Friday, May 13, 2005

The man in the low castle 

Great many bloggers and commentators have already landed on Pat Buchanan like a ton of bricks for his stupid column, in which he questions whether it was worth fighting World War Two, since at the end of it Eastern and Central Europe had ended up not free but under the Soviet domination. I was somewhat reluctant to join in the fray, since others have already covered every possible ground, but as somebody who actually comes from the part of the world that Buchanan seems so concerned about, I couldn’t resist putting in my two cents (or two Polish grosze).

Give Buchanan his due – he’s an old style isolationist and sticks to his faith consistently and consequently. The hell might take the rest of the world and the devil himself hold the dominion, but Buchanan would be quite happy and unconcerned so long as the flames stop just off-shore. There is no inkling in his piece that civilized nations might have some sort of a moral duty to resist unprovoked aggression, or confront evil, such as the Nazi Germany undoubtedly was. There is no mention of the Jews and the Holocaust, either (but to be fair, stopping the genocide was never actually one of the Allies’ main rationales for going to war). One can argue with Buchanan on all these points, but at least they have solid basis in his world-view, however twisted it is.
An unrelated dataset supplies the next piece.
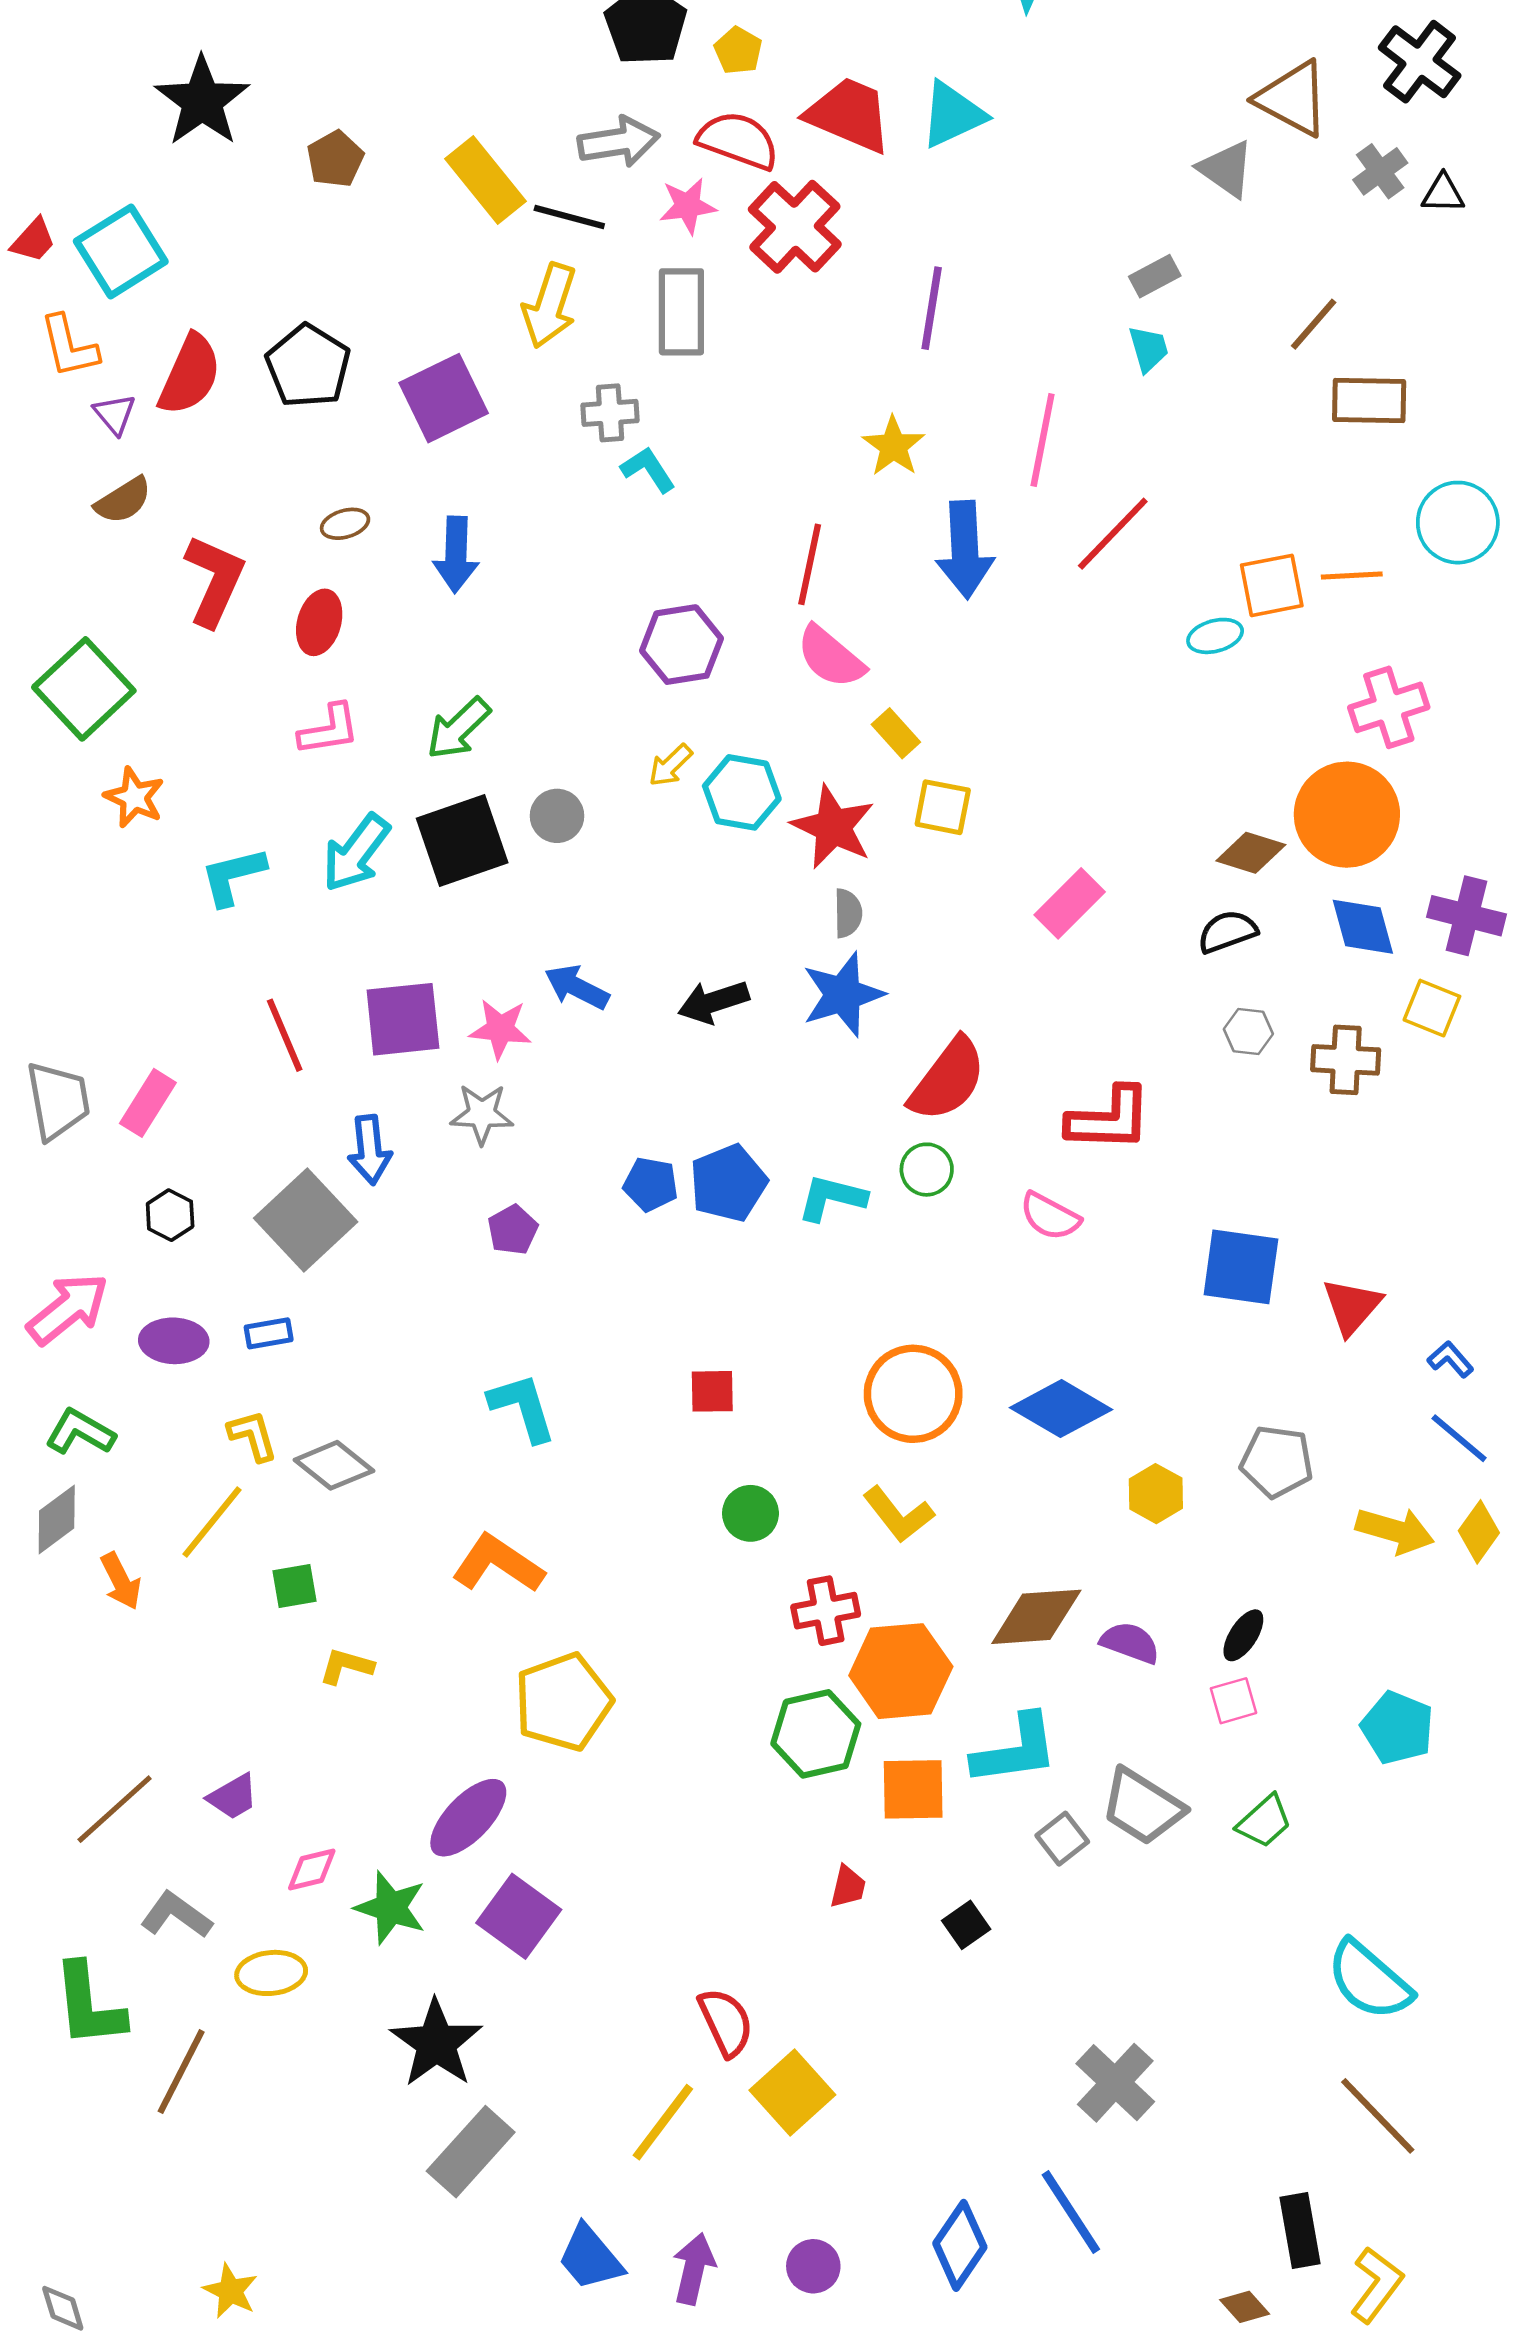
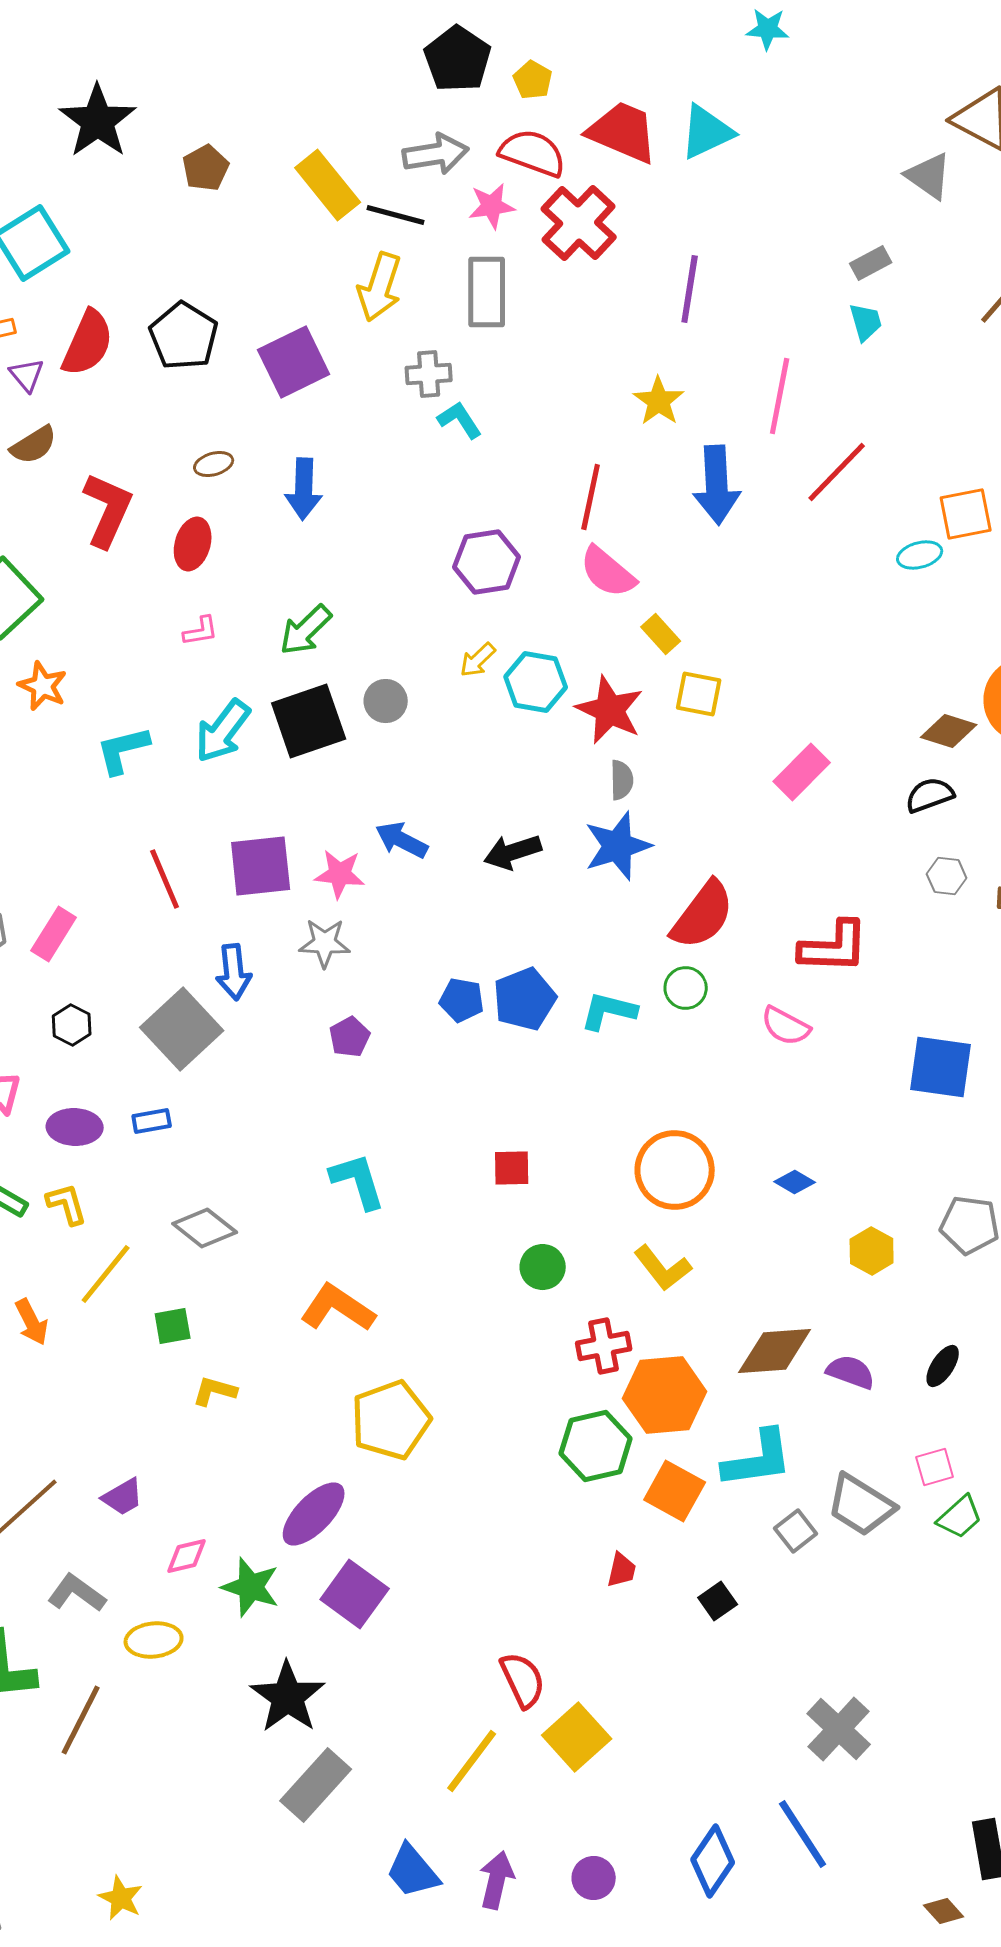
pink L-shape: (329, 730) -> (201, 631), size x0.7
blue diamond: (1061, 1409) -> (795, 1182), size x0.5
yellow L-shape: (253, 1436) -> (67, 1204), moved
pink square: (1234, 1701) -> (935, 1467), moved
orange square: (913, 1789) -> (675, 1491), turned 30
What I want to take Buchanan on are two points, one specific and one general. Starting with the former, this quote struck me as particularly silly:
True, U.S. and British troops liberated France, Holland and Belgium from Nazi occupation. But before Britain declared war on Germany, France, Holland and Belgium did not need to be liberated. They were free. They were only invaded and occupied after Britain and France declared war on Germany – on behalf of Poland.
The portrayal of Hitler as an essentially non-expansionist and non-aggressive leader, who was only provoked into invading the Western Europe by the rash and unjustified actions of Britain in France, smacks of the worst type of historical revisionism. True, Hitler was largely set on an Eastern expansion of the Reich and on racial grounds he was fonder of the more Aryan Westerners than he was of Slavs, but no serious historian had ever argued that the Nazi masterplan involved anything else but the eventual total German domination over the whole of Europe (and eventually beyond), a sort of an European Union under a jackboot and swastika, ruled from Berlin and not Brussels.

Secondly, let’s look at the general point that fighting the war was not worth it because at the end of it Eastern and Central Europe had replaced Hitler’s tyranny with a worse tyranny of Stalin. Sadly, it appears that Buchanan knows as little about Nazism as he does about communism, a case of isolationism of one’s mind as much as of one’s politics.

To Hitler and the Nazi hierarchy, the Slavs were subhumans –untermenchen. Their plan for the conquest and colonization of the East, or finding lebensraum for the German people, involved the decapitation of local societies through extermination of their elites – basically, anyone with education above high school was to be gotten rid off to leave the masses leaderless. The rest of the population was to be kept at a slave level and over the course of one or two decades slowly worked to death, with the remainder perhaps to be eventually expelled beyond the Urals.

I have no quarrel with the view that Stalin was a bloodthirsty tyrant – he clearly killed more people than Hitler had ever managed, although partly, I’m sure, because his reign of terror lasted longer. The point though with respect to Eastern and Central Europe is that the great majority of Stalin’s victims were his own people.

No, what happened in the region from 1944 onwards was not liberation, and certainly at least hundreds of thousands of Stalin’s enemies there were murdered, millions more persecuted, and the whole populations denied a chance of freedom and prosperity for the next four and a half decades. But whereas Hitler wanted the Slavs dead, Stalin merely wanted them as his obedient subjects. I would have preferred for Poland and other countries in the region to have been liberated by the US Army, but given a choice between a continuing Nazi occupation and a Soviet “liberation”, I have no doubt which one I would choose. Had Hitler’s grand dream of the Thousand Year Reich worked out, I would not have been born. I’m sure this would have made some of my critics happy but I personally rather like being alive.

So I appreciate the suffering and the sacrifice of the hundreds of millions caught in the maelstrom of war. I understand that in practical terms there was not much that the West could have done in 1945 or after to roll back the Soviets from Eastern and Central Europe (although more honesty among the Western elites would not have gone astray), but I also appreciate that, with various degrees of determination and seriousness, the West had stood ground over the next few decades of the Cold War, to eventually see the Evil Empire collapse and thus see the Second World War finally end for us Poles and other brotherly nations.

By the way, bonus points for those who picked the allusion in the title of the post to Philip K Dick's alternative history, "The Man in the High Castle", which takes place in North America whose west coast has been occupied by the Japanese and the east coast by the Nazis, with a neutral American buffer zone stuck in between at the mercy of both. In this dystopia, a man is writing an alternative history where the Allies have actually won the war. Sadly, Pat Buchanan is writing another one, where the Allies haven't even tried.